1) Flex your internal comms pecs!
To start off, you’ll need to be practising your internal communications skills, including persuasion and negotiation. Get on board with other departments and collaborate with them to develop a shared understanding of each other’s goals, targets, motivations, and passions.
If you’re a marketing manager, you’ll need to develop a high profile within the organisation. Get involved in corporate initiatives. Be seen. Be credible. Show an interest in ‘non-marketing’ activities to understand what other teams do.
Communicate regularly with the team. This can include regular e-newsletters, printed newsletters, campaign updates, breakfast briefings and Q&A sessions – all of which will help to boost the brand message and the profile of marketing in the organisation. This way, everyone will be singing from the same hymn sheet!
2) Sales and Marketing Harmony (Don’t let the tail wag the dog!)
An essential part of being more strategic is getting close to the sales team. Understand their goals and targets. What does success look like for them? How can we achieve it together?
The problem that often happens, and I have experienced this so many times, is that sales and marketing’s objectives and expectations are completely misaligned. I may be generalising a little here – but Sales teams are KPI and target driven (short-term focused), and Marketing teams are focused on long-term brand awareness. Many a time, a sales team has only engaged with me at the implementation phase (“What, we’re starting a new campaign? There’s a new product launch?!” marketing cries) – without any research, planning or strategic input from marketing. If marketing is included earlier in the strategic process, better results will be achieved.
Presentations and feedback sessions help, along with regular meetings with the sales team and other departments. Attend commercial meetings and plan marketing activity around the commercial goals of the business. Understand sales cycles and distribution channels. This way, better ROI can be achieved all round, short-term targets can be better met, and will be enhanced by marketing communications such as PR and brand awareness that raises the profile of the business in the long-term.
Finally, Use a great CRM system, such as Hubspot, which enables you to improve sales and marketing alignment, for better, more effective campaigns, lead generation, business development and customer service.

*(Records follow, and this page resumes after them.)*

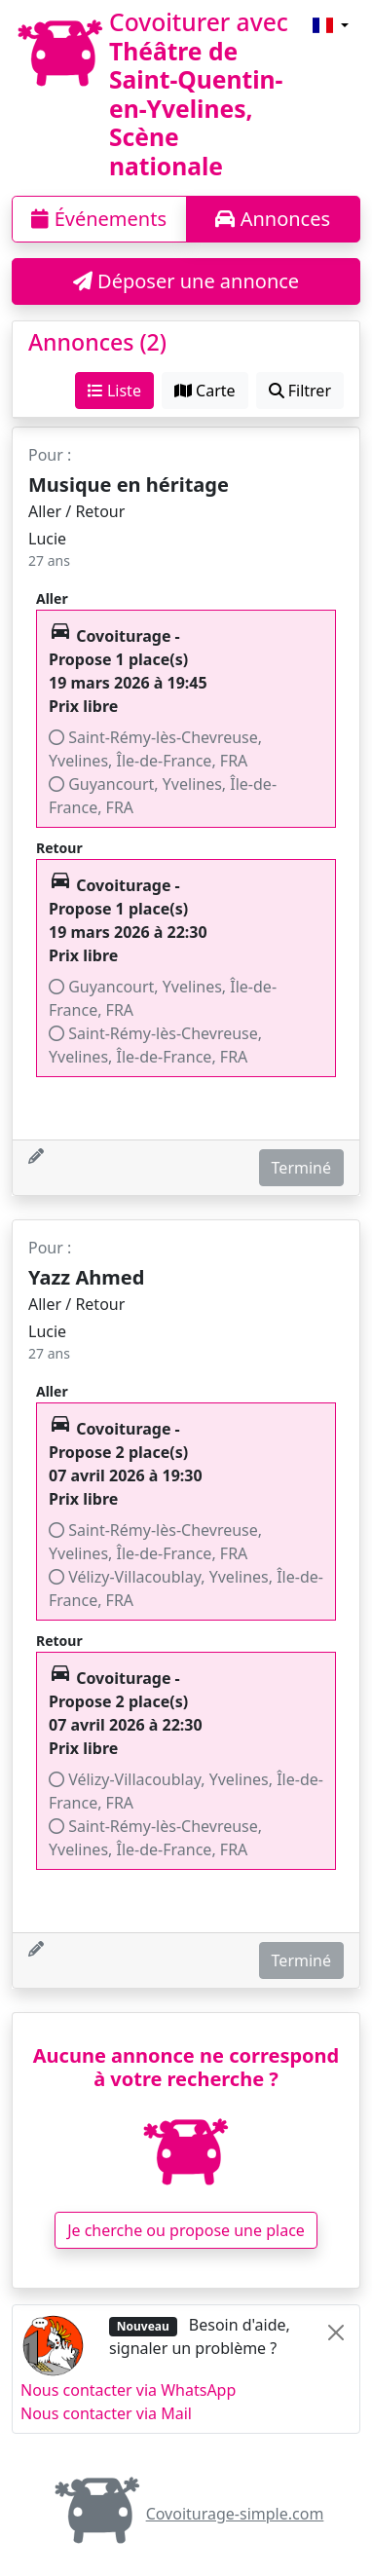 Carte (205, 390)
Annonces (272, 218)
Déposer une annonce (186, 281)
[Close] (336, 2332)
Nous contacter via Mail (106, 2413)
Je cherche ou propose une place (186, 2230)
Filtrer (300, 390)
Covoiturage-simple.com (186, 2513)
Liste (114, 390)
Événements (99, 218)
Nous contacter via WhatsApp (128, 2390) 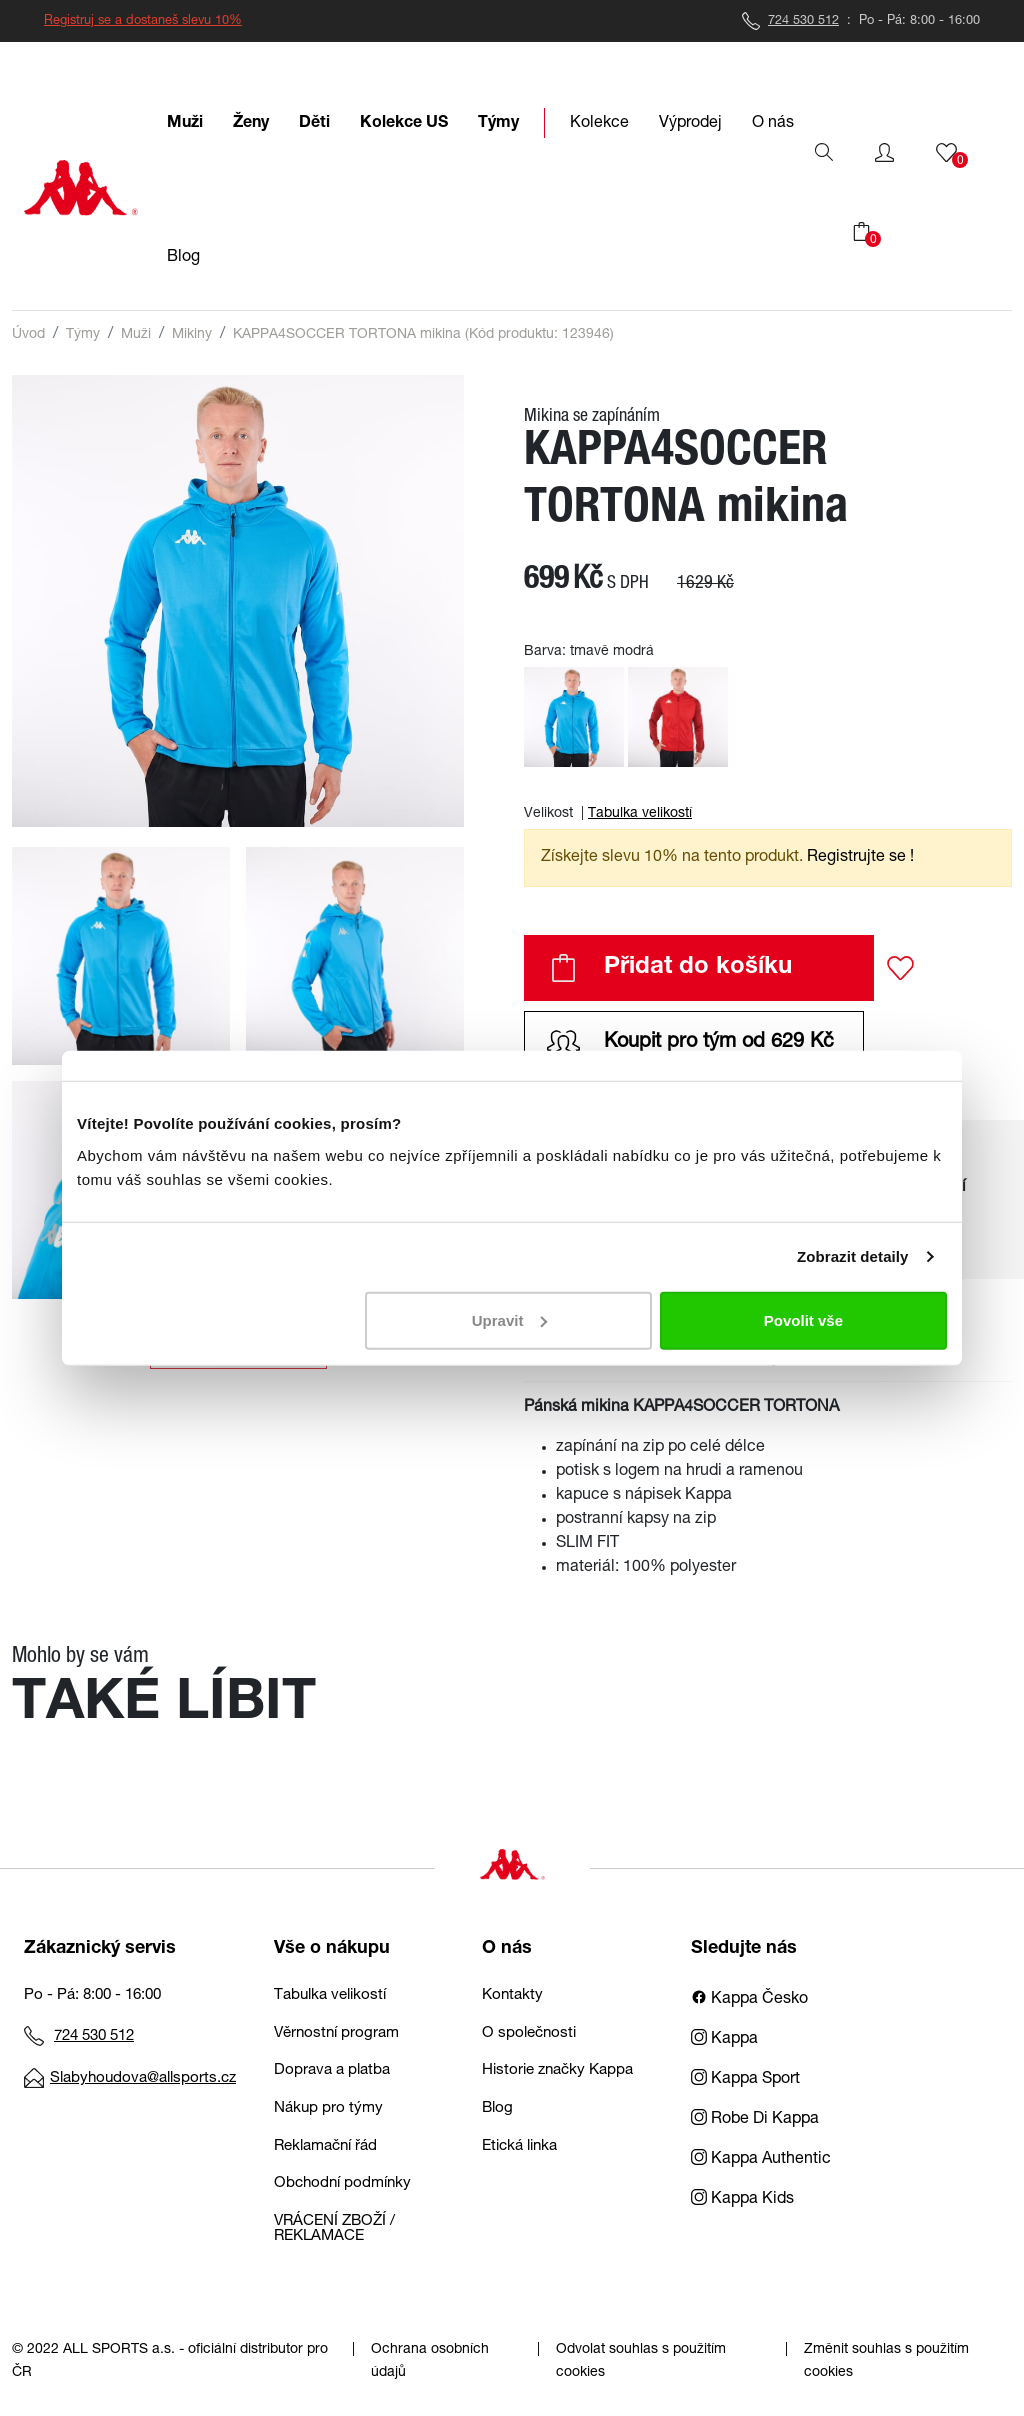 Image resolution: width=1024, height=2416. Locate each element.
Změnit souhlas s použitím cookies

3) Get close to the Finance team
Generate a good relationship with the FD to understand financial targets, profitability, forecasts and budgets. This will enhance your understanding of the organisation’s strategic and financial goals.
4) Create better reporting
Measure and analyse marketing results and present these to the wider team. Encourage feedback and discussion. Be more transparent about objectives and KPIs to gain the support of other departments.
5) Don’t use too much jargon!
It’s vital that you learn to speak the same language as other departments. Marketers are often energetic creatures and over-enthusiastic when it comes to using marketing terminology. This can alienate colleagues and create tension…..so please marketers, do yourselves a favour – and keep it simple.